I think, in terms of getting people who start breastfeeding to continue, more honesty is needed about how bloomin hard it actually is to breastfeed! I know that it is painted as this wonderful thing to try and encourage people to actually start, but in the end this is what hindered me.
I was SO naive about breastfeeding while I was pregnant. I had dutifully gone to my NCT workshop and had been shown these pictures of women happliy breastfeeding everywhere - in a sling, in the park, by a lake, all with big smiles on their faces. Any concerns that we had about it were glossed over, and th emphasis was very much on how great it is. I thought I would easily breastfeed until 6 months and beyond, and saw myself proudly breastfeeding in public. I was so looking forward to cuddling him as we bonded. It would be nose to nipple, open mouth and off we go!
I was also incredibly judgemental about mothers who formula fed. I didnt understand how people could 'give up' so easily - how hard could it be? If someone had told me that my son would be on formula by the time he was 3 weeks old I would have never beleived them.
I really think this naivety about breastfeeding was what caused me to give up - I think I was so shell shocked by how hard it was and how much I hated it that I didnt have the strength to carry on. The first couple of days were fine, midwives told me he had a lovely latch and all was good. However, then the pain and sore nipples started and it went downhill from there. I just wasnt prepared for the pain, the cluster feeding, and I got myself in such a tizz about which boob to offer next, same boob? other boob? both in one feed? because I was worried about my supply. It was all just so unexpected.
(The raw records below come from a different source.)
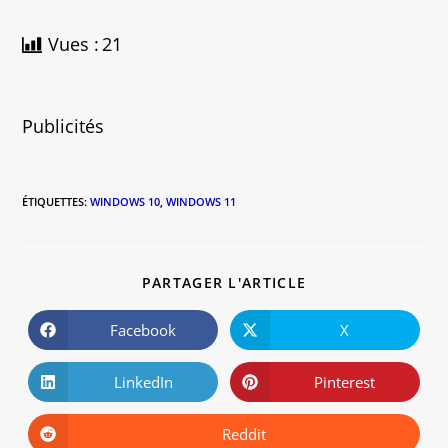
Vues :
21
Publicités
ÉTIQUETTES
:
WINDOWS 10
,
WINDOWS 11
PARTAGER L'ARTICLE
Facebook
X
LinkedIn
Pinterest
Reddit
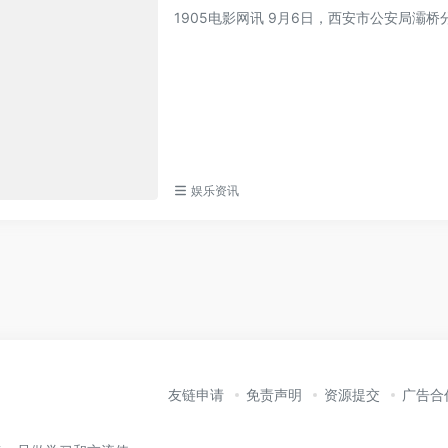
1905电影网讯 9月6日，西安市公安局灞
娱乐资讯
友链申请
免责声明
资源提交
广告合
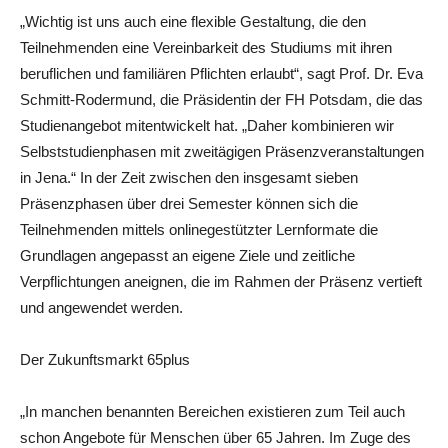
„Wichtig ist uns auch eine flexible Gestaltung, die den
Teilnehmenden eine Vereinbarkeit des Studiums mit ihren
beruflichen und familiären Pflichten erlaubt“, sagt Prof. Dr. Eva
Schmitt-Rodermund, die Präsidentin der FH Potsdam, die das
Studienangebot mitentwickelt hat. „Daher kombinieren wir
Selbststudienphasen mit zweitägigen Präsenzveranstaltungen
in Jena.“ In der Zeit zwischen den insgesamt sieben
Präsenzphasen über drei Semester können sich die
Teilnehmenden mittels onlinegestützter Lernformate die
Grundlagen angepasst an eigene Ziele und zeitliche
Verpflichtungen aneignen, die im Rahmen der Präsenz vertieft
und angewendet werden.
Der Zukunftsmarkt 65plus
„In manchen benannten Bereichen existieren zum Teil auch
schon Angebote für Menschen über 65 Jahren. Im Zuge des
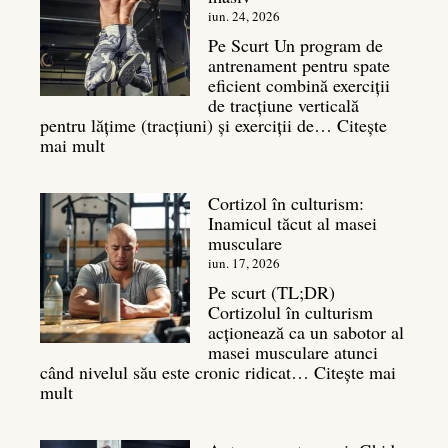
legătura
iun. 24, 2026
sa
Pe Scurt Un program de
cu
antrenament pentru spate
masa
eficient combină exerciții
musculară
de tracțiune verticală
pentru lățime (tracțiuni) și exerciții de…
Citește
:
mai mult
Exerciții
spate:
Cortizol în culturism:
Top
Inamicul tăcut al masei
7
musculare
mișcări
pentru
iun. 17, 2026
un
Pe scurt (TL;DR)
spate
Cortizolul în culturism
masiv
acționează ca un sabotor al
masei musculare atunci
când nivelul său este cronic ridicat…
Citește mai
:
mult
Cortizol
în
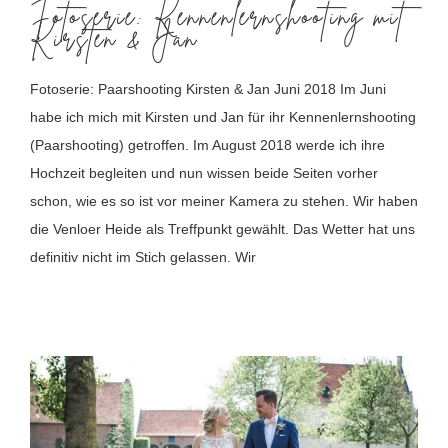
Fotoserie: Kennenlernshooting mit
Kirsten & Jan
Fotoserie: Paarshooting Kirsten & Jan Juni 2018 Im Juni
habe ich mich mit Kirsten und Jan für ihr Kennenlernshooting
(Paarshooting) getroffen. Im August 2018 werde ich ihre
Hochzeit begleiten und nun wissen beide Seiten vorher
schon, wie es so ist vor meiner Kamera zu stehen. Wir haben
die Venloer Heide als Treffpunkt gewählt. Das Wetter hat uns
definitiv nicht im Stich gelassen. Wir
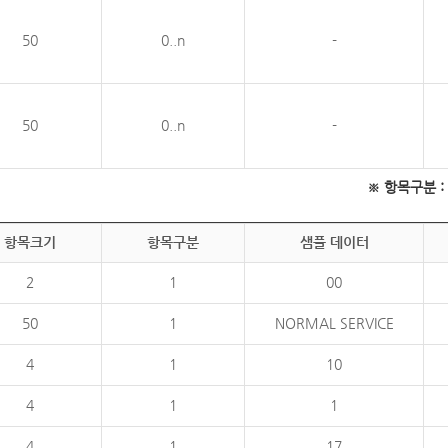
50
0..n
-
50
0..n
-
※ 항목구분 : 필
항목크기
항목구분
샘플 데이터
2
1
00
50
1
NORMAL SERVICE
4
1
10
4
1
1
4
1
17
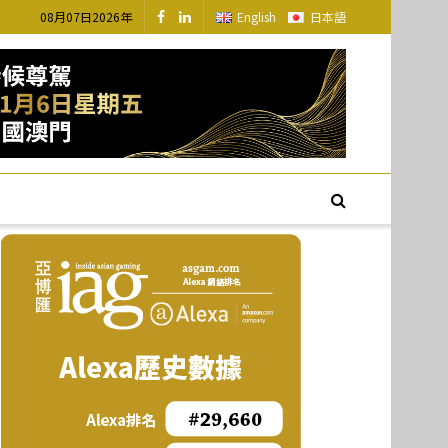
08月07日2026年
English
日本語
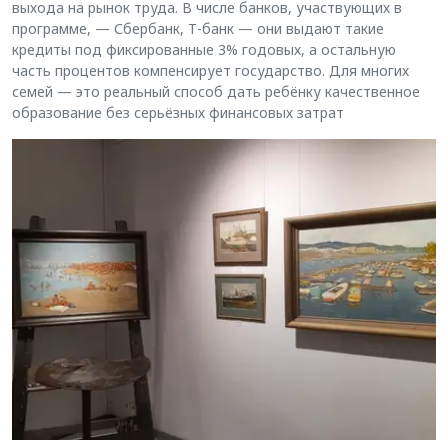
выхода на рынок труда. В числе банков, участвующих в
программе, — Сбербанк, Т-банк — они выдают такие
кредиты под фиксированные 3% годовых, а остальную
часть процентов компенсирует государство. Для многих
семей — это реальный способ дать ребёнку качественное
образование без серьёзных финансовых затрат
It looked like DS ws doing it right, but it cant have been right as it was so painful. I rang a breastfeeding counsellor who, although was lovely, wasnt really able to help me as it seemed like we were doing everything she said. My friend had been to a breastfeeding session, but said it was just full of women happily breastfeeding, so that put me off. Everytime I looked at my shredded, bleeding nipples I just wanted to cry. I was dreading feeding DS and every time I got my boob out to feed him I felt sick.
In the end I switched pretty quickly and it was definitely the best decision for all of us - if I hd carried on I could see myself going down a PND road. However, I still think that if I hd been more informed about the realities of how hard breastfeeding can be, I would have been more prepared for the difficulties, and therefore more committed when it didnt go well straight away.